### What to work on
State the number of lines in the records underneath where the word "Menace" turns up, and say nothing else.

[Document understanding data]
###

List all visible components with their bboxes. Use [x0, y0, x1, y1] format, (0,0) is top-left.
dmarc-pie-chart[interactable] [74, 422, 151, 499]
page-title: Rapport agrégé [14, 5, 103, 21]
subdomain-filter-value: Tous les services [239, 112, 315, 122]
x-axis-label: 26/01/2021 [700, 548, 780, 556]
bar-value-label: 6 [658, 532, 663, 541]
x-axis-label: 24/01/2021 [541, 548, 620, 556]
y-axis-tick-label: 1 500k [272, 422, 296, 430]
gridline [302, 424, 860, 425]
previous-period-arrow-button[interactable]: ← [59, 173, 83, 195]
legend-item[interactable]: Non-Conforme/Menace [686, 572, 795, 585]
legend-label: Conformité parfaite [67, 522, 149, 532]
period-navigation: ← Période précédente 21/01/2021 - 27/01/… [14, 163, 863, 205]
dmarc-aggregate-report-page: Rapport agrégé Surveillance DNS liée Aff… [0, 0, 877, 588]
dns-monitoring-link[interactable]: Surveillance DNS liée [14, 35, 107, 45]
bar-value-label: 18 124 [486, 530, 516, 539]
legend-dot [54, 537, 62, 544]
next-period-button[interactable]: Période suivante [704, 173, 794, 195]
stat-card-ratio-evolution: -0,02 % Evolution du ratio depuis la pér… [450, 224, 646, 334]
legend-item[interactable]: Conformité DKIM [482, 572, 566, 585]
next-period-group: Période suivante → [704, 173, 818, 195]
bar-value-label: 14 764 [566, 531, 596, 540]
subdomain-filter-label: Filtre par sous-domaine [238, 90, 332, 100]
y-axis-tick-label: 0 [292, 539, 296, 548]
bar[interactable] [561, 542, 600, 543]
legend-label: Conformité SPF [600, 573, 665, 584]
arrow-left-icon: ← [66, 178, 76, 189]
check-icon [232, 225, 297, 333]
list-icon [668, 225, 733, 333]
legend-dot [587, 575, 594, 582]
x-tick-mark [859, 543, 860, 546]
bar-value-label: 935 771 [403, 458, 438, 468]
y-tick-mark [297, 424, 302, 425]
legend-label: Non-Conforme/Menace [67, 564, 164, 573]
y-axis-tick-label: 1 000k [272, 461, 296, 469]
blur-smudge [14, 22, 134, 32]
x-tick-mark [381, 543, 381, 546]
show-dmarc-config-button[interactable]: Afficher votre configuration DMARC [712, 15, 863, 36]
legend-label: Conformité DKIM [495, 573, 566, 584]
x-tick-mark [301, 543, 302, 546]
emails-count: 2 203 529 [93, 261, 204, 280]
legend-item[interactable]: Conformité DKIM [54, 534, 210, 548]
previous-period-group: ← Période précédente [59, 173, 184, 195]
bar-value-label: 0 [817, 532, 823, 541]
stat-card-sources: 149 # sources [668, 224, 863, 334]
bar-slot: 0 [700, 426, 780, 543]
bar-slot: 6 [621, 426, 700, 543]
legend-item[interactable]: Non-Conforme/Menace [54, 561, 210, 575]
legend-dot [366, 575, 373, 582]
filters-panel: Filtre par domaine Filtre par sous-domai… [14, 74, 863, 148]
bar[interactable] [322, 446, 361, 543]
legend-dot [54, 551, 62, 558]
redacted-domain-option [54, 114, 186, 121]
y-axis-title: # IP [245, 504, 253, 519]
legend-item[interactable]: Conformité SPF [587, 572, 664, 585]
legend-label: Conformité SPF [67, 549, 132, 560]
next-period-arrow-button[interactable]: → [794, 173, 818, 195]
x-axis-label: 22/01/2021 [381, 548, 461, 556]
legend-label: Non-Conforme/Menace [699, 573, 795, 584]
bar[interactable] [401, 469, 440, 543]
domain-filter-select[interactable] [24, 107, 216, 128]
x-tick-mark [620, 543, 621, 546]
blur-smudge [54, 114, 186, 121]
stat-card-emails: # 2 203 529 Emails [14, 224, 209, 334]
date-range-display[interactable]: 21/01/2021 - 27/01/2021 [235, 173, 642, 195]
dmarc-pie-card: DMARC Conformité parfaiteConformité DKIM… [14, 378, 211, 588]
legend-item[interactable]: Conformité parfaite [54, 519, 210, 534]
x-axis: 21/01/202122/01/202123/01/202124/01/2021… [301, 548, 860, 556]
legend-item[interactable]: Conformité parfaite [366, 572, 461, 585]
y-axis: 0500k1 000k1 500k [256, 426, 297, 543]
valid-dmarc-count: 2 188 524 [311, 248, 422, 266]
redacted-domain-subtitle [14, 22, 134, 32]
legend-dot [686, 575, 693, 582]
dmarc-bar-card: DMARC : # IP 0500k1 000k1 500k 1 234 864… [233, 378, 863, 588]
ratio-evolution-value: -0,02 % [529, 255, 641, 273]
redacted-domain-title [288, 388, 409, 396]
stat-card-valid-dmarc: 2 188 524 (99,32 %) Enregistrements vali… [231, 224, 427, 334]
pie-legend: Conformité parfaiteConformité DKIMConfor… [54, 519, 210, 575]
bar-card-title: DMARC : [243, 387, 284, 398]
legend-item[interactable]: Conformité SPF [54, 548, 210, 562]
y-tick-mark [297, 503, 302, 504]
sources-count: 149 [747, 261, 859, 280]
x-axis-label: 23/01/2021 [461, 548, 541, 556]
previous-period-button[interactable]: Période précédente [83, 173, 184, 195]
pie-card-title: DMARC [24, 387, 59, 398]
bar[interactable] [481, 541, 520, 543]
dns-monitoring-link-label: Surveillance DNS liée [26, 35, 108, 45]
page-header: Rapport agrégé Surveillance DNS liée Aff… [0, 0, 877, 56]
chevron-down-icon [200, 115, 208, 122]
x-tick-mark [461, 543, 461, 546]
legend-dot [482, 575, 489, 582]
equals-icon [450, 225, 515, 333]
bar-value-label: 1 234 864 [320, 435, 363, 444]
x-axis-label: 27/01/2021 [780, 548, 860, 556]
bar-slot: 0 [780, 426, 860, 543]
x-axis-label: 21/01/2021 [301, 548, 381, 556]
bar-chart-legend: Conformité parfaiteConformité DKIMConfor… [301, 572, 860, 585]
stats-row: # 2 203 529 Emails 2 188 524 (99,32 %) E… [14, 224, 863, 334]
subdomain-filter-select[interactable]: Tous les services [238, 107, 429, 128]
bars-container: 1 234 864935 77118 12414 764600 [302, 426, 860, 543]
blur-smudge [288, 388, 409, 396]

###

### Output for this task
4